3. Este é o Domingo dedicado a aprofundar
essa questão. Segundo as narrativas dos
quatro Evangelhos, Jesus de Nazaré levou muitos anos a encontrar o seu caminho.
Quando pensava que o tinha encontrado como discípulo do austero João Baptista –
foi por ele baptizado no rio Jordão –, teve uma experiência, durante a oração, que
provocou uma viragem radical na sua vida: Deus não era o moralista que a
pregação de João supunha e apresentava. Depois de sair do mergulho nas águas do
Jordão, sentiu-se mergulhado no Espírito do mar de Deus donde lhe veio a íntima
voz da pura graça do Amor: Tu és o meu filho muito amado; eu, hoje, te gerei.

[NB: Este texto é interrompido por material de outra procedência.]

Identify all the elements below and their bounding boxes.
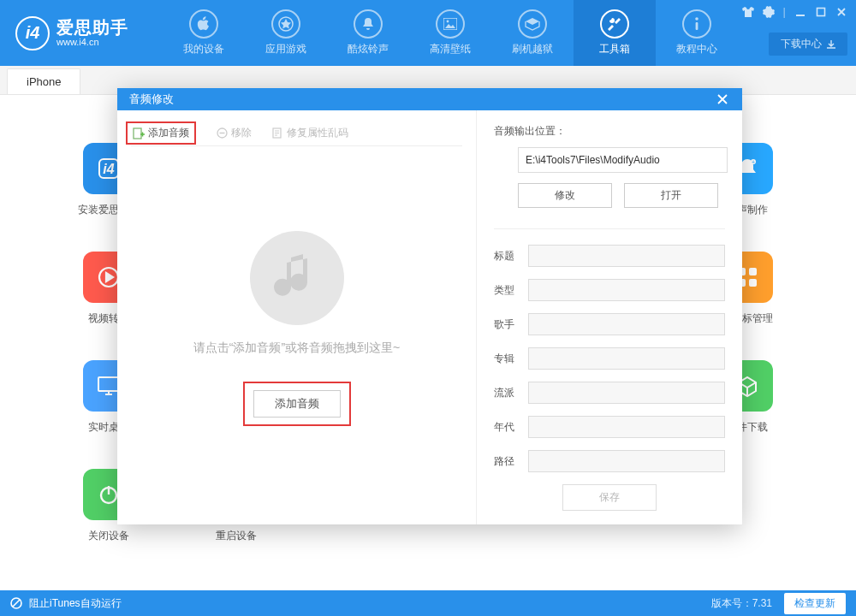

Então, o Espírito leva-o ao deserto para um longo retiro, durante o qual, é
assaltado por tentações diabólicas, as tentações das expectativas do
messianismo político-religioso[3]. São as tentações da dominação
económica, política e religiosa, que Jesus recusou sem contemplações.
S. Lucas acrescenta que não são tentações que
se vençam de uma vez para sempre: Tendo
acabado toda a tentação, o diabo o deixou, até outra ocasião mais oportuna.
Regressando a
Nazaré, onde fora criado, entrou, em dia de sábado, na sinagoga e apresentou o
seu programa, servindo-se de uma passagem do profeta Isaías: O
Espírito do Senhor está sobre mim, porque me ungiu para anunciar a Boa-Nova aos
pobres; enviou-me a proclamar a libertação aos cativos e, aos cegos, a
recuperação da vista; a mandar em liberdade os oprimidos, a
proclamar um ano da graça do Senhor, um jubileu.
Depois,
acontece algo de insólito que vai provocar a vontade de acabarem com Ele. Jesus
tinha entregue o livro ao servente e, sentando-se, declarou que estava a
cumprir-se o que acabava de ser lido. O público estava atento. Notou que fechara
o livro como se mandasse na palavra sagrada, ao evitar o dia da vingança de
Deus. Para o Nazareno, de Deus só pode vir amor. João dirá mesmo que Deus
é amor de pura gratuidade. Em Deus não há ódio nem vingança e o que importa
é nascer desse e para esse amor.
Jesus
começou a realizar o seu programa contra a vontade de escribas e fariseus: o
seu mundo era o dos excluídos, fosse qual fosse o motivo. Foi nos seus
discípulos que também encontrou resistências porque eles tinham aderido ao seu
chamamento, julgando que eram escolhidos para uma carreira económica, política
e religiosa, o que levava a disputas entre eles para saberem quem seria mais privilegiado.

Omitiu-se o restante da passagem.